The strongest single-sentence takeaway: three agents independently found the same product inside a five-word prompt, but imagined different ways it could break.
Principle
Intent discovery on a well-understood prompt reliably stabilizes product identity, core values, and foundational assumptions. It does not reliably stabilize failure-mode enumeration. A single intent discovery pass catches the obvious risks but leaves blind spots in secondary drift vectors, forbidden states, and implementation-specific invariants.
A practical corollary: for domains where failure modes matter most (finance, health, safety), running multiple independent discovery passes and merging the failure inventories may be more valuable than running one pass and assuming it is comprehensive.
Follow-Up
- Does this convergence pattern hold for genuinely ambiguous prompts? "Build a personal budget tracker" is relatively well-understood. Would "Build something that helps people feel less anxious about money" produce the same convergence on identity, or would the agents discover different products?
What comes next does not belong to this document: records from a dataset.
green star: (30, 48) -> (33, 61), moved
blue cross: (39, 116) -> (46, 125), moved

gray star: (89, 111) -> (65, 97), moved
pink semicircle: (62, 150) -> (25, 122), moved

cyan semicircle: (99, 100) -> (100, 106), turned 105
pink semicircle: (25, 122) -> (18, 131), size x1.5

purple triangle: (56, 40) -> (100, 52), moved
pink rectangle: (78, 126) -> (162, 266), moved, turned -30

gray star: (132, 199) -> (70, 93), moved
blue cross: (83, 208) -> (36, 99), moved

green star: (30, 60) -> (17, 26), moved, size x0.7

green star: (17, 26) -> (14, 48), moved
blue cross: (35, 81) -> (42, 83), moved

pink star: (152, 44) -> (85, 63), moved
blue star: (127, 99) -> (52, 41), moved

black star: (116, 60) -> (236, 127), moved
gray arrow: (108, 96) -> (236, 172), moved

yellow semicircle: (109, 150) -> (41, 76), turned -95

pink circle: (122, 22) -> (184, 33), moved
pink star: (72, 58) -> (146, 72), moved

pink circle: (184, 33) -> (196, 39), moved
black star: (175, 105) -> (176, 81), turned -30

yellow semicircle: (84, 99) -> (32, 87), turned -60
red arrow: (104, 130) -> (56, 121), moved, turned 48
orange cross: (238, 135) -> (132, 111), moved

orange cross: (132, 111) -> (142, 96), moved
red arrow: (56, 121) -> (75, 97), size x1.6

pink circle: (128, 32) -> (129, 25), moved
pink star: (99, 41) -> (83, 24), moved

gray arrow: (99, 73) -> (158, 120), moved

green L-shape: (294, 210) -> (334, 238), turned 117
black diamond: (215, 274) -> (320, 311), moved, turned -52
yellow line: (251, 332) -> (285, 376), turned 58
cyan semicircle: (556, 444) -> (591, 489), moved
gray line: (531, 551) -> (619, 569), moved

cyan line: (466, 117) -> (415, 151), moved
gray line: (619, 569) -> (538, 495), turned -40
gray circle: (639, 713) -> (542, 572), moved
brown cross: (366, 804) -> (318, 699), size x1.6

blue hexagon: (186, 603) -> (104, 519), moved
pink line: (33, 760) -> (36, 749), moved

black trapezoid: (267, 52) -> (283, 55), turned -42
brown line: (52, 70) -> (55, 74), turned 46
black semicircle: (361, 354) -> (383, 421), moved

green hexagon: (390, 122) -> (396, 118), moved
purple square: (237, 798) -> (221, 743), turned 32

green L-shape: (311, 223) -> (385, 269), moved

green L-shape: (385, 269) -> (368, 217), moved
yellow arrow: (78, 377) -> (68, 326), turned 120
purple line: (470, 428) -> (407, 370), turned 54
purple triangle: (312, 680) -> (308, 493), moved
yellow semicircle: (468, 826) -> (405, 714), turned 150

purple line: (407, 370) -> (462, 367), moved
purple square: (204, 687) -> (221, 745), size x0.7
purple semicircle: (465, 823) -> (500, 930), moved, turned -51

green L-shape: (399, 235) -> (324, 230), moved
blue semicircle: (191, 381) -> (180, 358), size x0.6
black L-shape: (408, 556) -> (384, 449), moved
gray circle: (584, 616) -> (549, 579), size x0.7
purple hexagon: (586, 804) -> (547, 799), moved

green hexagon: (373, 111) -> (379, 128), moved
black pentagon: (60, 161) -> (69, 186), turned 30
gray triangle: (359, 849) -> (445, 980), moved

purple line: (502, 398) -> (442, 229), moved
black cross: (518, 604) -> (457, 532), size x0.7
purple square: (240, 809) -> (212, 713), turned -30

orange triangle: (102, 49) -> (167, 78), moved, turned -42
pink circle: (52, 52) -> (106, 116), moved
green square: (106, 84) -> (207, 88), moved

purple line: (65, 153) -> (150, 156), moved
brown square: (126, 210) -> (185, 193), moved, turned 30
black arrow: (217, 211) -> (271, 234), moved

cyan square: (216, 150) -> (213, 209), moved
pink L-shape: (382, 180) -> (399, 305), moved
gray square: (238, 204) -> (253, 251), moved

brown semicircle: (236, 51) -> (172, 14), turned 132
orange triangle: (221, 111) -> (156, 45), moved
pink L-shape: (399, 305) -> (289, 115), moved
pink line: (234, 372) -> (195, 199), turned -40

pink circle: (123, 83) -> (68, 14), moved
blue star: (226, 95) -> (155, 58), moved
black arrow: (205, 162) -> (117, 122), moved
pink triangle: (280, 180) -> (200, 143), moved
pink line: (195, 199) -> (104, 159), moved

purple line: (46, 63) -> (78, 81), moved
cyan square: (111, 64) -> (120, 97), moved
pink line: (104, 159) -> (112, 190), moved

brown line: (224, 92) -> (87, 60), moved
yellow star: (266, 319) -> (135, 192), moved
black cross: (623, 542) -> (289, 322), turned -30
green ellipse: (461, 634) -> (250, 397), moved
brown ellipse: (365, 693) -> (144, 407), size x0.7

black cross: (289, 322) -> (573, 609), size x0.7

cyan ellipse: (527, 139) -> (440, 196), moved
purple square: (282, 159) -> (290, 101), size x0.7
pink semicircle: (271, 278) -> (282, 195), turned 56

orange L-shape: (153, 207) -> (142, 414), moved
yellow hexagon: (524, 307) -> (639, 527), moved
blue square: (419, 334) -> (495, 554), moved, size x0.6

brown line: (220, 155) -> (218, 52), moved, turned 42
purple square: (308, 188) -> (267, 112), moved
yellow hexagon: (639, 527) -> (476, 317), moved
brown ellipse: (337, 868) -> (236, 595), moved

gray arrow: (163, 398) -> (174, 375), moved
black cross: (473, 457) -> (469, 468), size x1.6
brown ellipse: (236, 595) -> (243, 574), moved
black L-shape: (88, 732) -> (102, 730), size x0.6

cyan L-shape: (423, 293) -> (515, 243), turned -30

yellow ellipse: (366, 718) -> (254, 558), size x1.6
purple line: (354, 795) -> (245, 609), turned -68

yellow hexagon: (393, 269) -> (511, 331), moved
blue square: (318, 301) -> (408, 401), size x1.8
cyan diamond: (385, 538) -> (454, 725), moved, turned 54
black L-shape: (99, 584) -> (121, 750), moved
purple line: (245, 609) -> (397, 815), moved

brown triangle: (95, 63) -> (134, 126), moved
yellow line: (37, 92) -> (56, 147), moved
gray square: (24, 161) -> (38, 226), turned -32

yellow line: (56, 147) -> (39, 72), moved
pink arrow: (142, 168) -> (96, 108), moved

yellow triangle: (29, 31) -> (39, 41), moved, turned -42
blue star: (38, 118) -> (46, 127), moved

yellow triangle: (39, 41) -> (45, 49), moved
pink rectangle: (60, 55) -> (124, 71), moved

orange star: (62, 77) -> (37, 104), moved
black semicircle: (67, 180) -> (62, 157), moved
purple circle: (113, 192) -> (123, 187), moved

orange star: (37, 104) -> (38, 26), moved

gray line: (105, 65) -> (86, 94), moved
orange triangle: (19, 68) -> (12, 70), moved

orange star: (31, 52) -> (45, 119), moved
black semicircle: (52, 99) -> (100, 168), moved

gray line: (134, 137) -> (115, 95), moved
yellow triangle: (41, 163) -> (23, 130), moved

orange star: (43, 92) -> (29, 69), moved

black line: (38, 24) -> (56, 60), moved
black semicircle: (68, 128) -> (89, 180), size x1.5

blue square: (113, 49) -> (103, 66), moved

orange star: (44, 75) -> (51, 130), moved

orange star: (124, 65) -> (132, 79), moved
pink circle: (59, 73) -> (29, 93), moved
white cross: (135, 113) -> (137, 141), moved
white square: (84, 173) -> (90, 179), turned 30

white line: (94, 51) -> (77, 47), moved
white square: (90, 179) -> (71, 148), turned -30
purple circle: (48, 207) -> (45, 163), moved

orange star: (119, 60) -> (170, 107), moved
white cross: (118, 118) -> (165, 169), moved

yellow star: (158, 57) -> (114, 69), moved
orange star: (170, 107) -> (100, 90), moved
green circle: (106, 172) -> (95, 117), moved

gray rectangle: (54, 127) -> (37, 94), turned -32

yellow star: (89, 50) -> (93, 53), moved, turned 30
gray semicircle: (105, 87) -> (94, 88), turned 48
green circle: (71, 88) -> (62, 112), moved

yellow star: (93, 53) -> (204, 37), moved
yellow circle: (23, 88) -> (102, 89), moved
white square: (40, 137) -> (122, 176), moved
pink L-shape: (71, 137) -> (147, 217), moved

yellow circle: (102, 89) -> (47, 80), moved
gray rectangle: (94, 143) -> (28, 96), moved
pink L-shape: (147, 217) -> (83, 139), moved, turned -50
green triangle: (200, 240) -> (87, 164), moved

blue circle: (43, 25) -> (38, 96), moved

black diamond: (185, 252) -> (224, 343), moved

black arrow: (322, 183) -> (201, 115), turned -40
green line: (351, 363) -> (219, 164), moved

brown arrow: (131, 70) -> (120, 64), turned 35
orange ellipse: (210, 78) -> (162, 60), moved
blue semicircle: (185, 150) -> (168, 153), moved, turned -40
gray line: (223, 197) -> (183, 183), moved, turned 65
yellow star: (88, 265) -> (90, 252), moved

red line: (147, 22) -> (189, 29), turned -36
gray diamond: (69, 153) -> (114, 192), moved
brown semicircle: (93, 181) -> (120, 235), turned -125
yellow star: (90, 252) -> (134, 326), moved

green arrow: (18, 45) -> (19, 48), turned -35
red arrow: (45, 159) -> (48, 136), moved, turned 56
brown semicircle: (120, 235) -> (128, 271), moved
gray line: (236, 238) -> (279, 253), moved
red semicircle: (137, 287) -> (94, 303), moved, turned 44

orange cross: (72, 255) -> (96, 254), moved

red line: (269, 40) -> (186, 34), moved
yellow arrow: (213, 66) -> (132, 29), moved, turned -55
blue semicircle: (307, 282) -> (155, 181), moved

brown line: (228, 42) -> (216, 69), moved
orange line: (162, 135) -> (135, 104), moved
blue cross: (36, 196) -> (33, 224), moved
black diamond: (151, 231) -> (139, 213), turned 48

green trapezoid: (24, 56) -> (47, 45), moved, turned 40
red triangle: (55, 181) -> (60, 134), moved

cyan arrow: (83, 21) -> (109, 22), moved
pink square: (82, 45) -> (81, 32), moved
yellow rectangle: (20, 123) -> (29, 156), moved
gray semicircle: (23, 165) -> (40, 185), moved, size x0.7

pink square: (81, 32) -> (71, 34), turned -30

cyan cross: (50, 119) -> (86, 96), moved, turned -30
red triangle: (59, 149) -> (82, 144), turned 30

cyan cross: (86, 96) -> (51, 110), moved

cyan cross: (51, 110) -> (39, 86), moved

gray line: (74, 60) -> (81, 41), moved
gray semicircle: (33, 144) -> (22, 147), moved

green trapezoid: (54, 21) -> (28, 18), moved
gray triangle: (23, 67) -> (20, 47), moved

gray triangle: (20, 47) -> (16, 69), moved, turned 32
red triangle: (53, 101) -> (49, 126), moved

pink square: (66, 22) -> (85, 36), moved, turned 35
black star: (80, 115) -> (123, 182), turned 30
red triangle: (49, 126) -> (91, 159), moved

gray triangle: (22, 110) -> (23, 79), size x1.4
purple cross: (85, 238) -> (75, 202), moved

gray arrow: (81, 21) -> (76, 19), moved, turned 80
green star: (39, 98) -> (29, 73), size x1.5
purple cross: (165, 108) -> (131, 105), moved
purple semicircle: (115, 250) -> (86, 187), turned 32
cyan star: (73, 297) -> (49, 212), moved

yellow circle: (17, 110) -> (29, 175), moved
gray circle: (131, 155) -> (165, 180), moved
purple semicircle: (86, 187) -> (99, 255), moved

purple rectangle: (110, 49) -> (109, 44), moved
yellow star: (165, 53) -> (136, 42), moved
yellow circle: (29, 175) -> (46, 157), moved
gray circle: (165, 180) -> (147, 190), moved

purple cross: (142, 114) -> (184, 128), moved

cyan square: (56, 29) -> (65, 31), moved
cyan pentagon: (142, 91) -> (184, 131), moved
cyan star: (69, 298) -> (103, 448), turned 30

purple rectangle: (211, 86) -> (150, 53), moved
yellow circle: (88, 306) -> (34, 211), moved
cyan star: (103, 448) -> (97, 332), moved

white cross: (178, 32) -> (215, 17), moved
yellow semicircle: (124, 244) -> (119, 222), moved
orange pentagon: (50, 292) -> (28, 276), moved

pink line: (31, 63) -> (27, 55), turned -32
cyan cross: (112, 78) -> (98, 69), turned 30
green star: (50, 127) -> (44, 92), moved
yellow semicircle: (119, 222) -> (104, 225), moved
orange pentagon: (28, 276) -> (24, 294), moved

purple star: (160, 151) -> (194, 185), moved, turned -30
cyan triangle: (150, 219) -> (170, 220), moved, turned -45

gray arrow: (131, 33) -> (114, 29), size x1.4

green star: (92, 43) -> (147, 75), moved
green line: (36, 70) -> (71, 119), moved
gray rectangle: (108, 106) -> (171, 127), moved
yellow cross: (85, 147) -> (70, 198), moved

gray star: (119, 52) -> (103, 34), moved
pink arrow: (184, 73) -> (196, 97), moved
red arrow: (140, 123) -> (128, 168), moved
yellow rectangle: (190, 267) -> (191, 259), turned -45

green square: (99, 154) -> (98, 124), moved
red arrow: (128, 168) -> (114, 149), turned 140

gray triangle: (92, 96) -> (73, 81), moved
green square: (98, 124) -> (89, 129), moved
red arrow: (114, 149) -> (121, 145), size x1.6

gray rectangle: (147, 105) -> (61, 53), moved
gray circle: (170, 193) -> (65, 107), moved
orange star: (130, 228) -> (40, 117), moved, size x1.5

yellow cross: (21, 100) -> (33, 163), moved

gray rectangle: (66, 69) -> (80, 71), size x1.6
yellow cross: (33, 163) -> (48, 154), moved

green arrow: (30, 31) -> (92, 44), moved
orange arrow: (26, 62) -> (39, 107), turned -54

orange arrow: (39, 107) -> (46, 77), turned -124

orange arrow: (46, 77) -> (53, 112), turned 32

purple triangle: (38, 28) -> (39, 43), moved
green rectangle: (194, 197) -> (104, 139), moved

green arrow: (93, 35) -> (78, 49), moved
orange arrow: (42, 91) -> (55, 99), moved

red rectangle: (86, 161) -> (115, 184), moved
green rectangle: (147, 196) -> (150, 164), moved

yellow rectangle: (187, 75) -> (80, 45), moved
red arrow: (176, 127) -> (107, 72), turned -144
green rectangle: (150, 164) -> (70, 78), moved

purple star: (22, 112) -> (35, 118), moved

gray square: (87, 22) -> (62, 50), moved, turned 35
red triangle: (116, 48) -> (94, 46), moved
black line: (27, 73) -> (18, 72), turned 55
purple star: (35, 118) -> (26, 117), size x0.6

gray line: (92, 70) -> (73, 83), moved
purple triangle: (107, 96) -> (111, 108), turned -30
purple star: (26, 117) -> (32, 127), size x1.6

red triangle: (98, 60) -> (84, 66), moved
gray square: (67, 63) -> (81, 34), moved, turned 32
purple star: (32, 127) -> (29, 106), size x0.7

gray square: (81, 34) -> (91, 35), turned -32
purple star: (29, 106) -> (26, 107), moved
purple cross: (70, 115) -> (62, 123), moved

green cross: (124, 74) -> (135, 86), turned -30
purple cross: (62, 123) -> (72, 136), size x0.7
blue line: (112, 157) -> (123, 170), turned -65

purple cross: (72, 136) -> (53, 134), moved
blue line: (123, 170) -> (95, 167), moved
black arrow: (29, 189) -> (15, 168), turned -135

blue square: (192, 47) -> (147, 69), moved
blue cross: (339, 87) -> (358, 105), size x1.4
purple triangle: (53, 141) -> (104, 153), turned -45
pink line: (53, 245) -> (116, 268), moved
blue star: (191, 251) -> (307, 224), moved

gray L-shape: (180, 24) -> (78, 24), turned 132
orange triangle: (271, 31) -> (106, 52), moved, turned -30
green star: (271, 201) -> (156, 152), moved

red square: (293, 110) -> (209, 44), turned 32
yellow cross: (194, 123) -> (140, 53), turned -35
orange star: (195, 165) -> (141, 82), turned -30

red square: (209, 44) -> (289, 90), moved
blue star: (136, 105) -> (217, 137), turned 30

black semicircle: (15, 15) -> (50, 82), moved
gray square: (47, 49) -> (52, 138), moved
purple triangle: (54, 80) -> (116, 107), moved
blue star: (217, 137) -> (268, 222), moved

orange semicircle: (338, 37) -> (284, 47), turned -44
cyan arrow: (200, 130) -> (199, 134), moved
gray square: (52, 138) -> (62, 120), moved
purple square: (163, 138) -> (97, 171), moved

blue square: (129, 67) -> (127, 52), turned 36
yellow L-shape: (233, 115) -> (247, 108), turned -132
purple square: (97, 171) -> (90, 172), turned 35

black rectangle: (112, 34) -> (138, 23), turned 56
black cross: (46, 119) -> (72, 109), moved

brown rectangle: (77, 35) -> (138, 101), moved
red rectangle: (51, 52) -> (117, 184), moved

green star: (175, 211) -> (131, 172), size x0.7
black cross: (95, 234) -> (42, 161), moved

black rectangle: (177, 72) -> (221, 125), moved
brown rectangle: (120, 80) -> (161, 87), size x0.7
- If three agents merged their forbidden-state inventories, would the combined set be meaningfully more complete than any single agent's? And would an implementation guided by the merged artifact actually avoid more failures?
- Is the divergence in secondary drift risks a feature or a limitation? If each agent imagines different failure trajectories, the union of all three may be more robust than the intersection. But is there an upper bound on useful divergence before it becomes noise?
- Would running this experiment with truly isolated agents (separate context windows, separate sessions) produce materially different convergence scores?
Limitations
- No true agent isolation: Due to tool constraints, all three intent discovery passes were generated within a single orchestrator context rather than in separate agent sessions. While each pass was generated independently of the others, true context isolation was not achieved. This is the most significant limitation and means the convergence scores may be artificially inflated by shared model tendencies within one session.
- Single model family: All three passes used the same underlying model. Cross-model consensus (e.g., Claude vs GPT vs Gemini) would be a stronger test of reproducibility.
- Analytical semantic matching: Claim matching was performed by the orchestrator through judgment, not automated semantic similarity. Different evaluators might classify boundary cases differently.
- Well-understood domain: "Personal budget tracker" is a common product concept with strong cultural priors. The convergence observed here may not generalize to novel or ambiguous domains.
- Single run: This is one experiment, not a statistical sample. The convergence scores are observations from one prompt, not population estimates.
- No implementation test: Convergence in intent discovery does not prove convergence in implementation. Three agents that agree on what a budget tracker is might still build three different implementations with different drift patterns.